I Know Where I'm Going

On getting lost, GPS, and a farewell to maps

    Photo: Illustration by Tavis Coburn

IT HAS CREPT UP ON ME SLOWLY, like an illness. Last night, studying the map beside a small campfire, I knew. I just refused to believe it. I crawled into my sleeping bag haunted by my dawning certainty.

Now, another day deeper into the mountains alone, it is undeniable. The long drainage I'm descending is curling southeast, but I should be going west. The physiography of this valley is V-shaped, incised, river-cut; I should still be in a U-shaped glacial trough. And I've dropped into an impossible bamboo jungle; I should still be above timberline. After six weeks of pushing into one of the most remote and isolated regions of the Himalayas, I admit it: I'm lost.
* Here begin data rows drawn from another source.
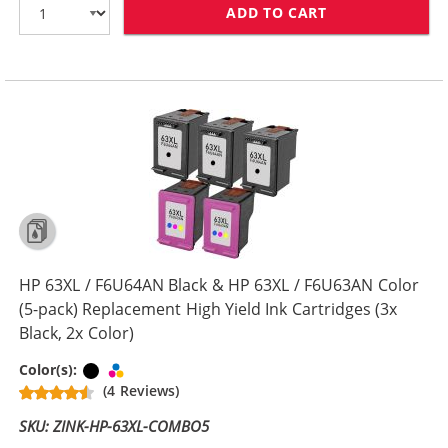
ADD TO CART
HP 63XL COMBO
HP 63XL / F6U64AN Black & HP 63XL / F6U63AN Color
(5-pack) Replacement High Yield Ink Cartridges (3x
Black, 2x Color)
Black
Tri-color
Color(s):
(4 Reviews)
SKU: ZINK-HP-63XL-COMBO5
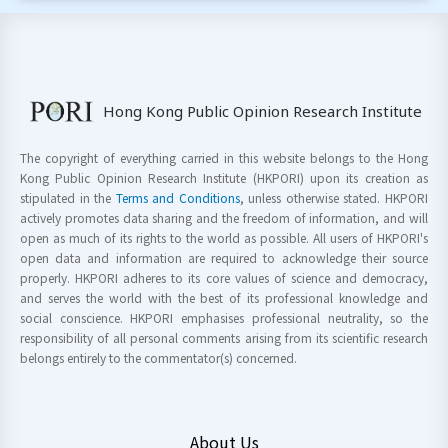
Hong Kong Public Opinion Research Institute
The copyright of everything carried in this website belongs to the Hong
Kong Public Opinion Research Institute (HKPORI) upon its creation as
stipulated in the
Terms and Conditions
, unless otherwise stated. HKPORI
actively promotes data sharing and the freedom of information, and will
open as much of its rights to the world as possible. All users of HKPORI's
open data and information are required to acknowledge their source
properly. HKPORI adheres to its core values of science and democracy,
and serves the world with the best of its professional knowledge and
social conscience. HKPORI emphasises professional neutrality, so the
responsibility of all personal comments arising from its scientific research
belongs entirely to the commentator(s) concerned.
About Us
I stop. I sink onto a moss-padded boulder, slide out from under my humongous pack, reach into my back pocket, and retrieve a worn Ziploc bag. I slip out the precious contents, and for the thousandth time open the map.

The creases are almost torn through and the print worn away; hand-scrawled numbers and symbols are scattered across the page like unfinished equations; notes and sketches fill the margins as if it were some forgotten alchemist's scroll; soup stains blot the middle; a candle burn chars one edge. It is a declassified U.S. Defense Mapping Agency 1:500,000 topographic Tactical Pilotage Chart H-10B. Magnetic variation, 1° west. Contour interval, 1,000 feet.
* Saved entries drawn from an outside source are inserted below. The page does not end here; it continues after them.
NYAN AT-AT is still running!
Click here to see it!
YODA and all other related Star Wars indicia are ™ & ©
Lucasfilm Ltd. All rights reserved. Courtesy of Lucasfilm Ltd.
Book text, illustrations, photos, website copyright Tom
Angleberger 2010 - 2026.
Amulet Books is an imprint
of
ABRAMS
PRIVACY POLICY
I tug on a lanyard and a plastic rectangle swings out of my front pocket: the compass. It's scratched and grimy, with smears of sunscreen on the base plate—a Suunto M-3G Global Leader with all the standard features: magnetic needle, meridian lines, two-degree graduations on a rotating dial, direction-of-travel arrow, magnifying glass.

Perched on the boulder, I spin the map, forcing north to roughly match the disconcerting direction the compass needle is pointing. Using the magnifying lens, I once again scrutinize the cryptic brown contour lines.
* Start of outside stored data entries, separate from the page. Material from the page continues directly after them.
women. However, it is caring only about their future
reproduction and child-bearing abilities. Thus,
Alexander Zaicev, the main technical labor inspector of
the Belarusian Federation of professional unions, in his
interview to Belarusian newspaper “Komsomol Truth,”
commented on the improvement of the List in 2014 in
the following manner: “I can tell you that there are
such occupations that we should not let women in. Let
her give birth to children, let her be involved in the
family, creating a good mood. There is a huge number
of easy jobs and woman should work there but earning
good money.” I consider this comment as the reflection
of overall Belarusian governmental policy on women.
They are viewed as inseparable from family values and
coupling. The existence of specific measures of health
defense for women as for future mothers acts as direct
One inch equals eight daunting miles. Two days ago, hiking up and down for ten hours across magnificently serrated terrain, I covered a quarter of an inch. Unbelievable obstacles hide between the lines. At this elevation, an unscalable ridge or a spire 900 feet high will not necessarily appear on the map. Likewise an uncrossable canyon 900 feet deep. Just two thread-thin contours can represent an insurmountable 2,900-foot wall. Navigating by foot through this part of the Himalayas with this map is akin to trying to walk across Alaska's Brooks Range using a state highway map. But it's the best available. This is a much-disputed, military-controlled region: the borderlands where India, Myanmar, and China are uneasily adjoined. There is a bold disclaimer printed in a box in the center of the map: "Aircraft infringing upon Non-Free Flying Territory may be fired on without warning."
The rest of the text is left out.